Please filter the data below down to the lines holding the string "bedruckte".

Data listing:
# # # #
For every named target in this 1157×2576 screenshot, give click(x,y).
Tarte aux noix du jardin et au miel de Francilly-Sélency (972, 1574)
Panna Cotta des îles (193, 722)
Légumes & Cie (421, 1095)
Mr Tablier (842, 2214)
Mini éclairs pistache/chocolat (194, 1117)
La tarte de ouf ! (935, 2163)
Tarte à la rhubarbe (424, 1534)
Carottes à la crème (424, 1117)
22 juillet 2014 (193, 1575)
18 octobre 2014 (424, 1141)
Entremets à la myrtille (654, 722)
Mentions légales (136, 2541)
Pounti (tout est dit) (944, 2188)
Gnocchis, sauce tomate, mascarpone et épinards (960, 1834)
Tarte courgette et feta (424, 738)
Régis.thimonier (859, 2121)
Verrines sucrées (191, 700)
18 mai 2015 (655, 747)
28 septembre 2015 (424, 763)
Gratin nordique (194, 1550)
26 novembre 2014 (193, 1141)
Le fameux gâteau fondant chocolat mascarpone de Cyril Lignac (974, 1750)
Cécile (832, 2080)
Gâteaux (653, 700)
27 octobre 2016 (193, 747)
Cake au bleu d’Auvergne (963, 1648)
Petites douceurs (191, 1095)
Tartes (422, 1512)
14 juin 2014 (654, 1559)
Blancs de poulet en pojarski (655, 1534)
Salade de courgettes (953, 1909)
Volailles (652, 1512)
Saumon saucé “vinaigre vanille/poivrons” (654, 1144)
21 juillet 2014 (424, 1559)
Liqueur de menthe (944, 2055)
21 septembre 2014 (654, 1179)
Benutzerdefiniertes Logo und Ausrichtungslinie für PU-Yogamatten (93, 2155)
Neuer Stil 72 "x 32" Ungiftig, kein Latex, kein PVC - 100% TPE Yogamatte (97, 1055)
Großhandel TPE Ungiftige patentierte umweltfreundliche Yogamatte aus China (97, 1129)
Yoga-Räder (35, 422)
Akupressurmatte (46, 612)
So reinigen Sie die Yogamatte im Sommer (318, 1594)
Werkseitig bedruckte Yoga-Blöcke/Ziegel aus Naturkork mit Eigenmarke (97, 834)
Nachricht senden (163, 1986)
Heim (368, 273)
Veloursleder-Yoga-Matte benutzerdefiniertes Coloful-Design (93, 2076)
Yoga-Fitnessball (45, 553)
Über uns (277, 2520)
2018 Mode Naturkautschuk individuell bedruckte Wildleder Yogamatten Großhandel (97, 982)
# # # #
Solution for this exercise:
Werkseitig bedruckte Yoga-Blöcke/Ziegel aus Naturkork mit Eigenmarke (97, 834)
2018 Mode Naturkautschuk individuell bedruckte Wildleder Yogamatten Großhandel (97, 982)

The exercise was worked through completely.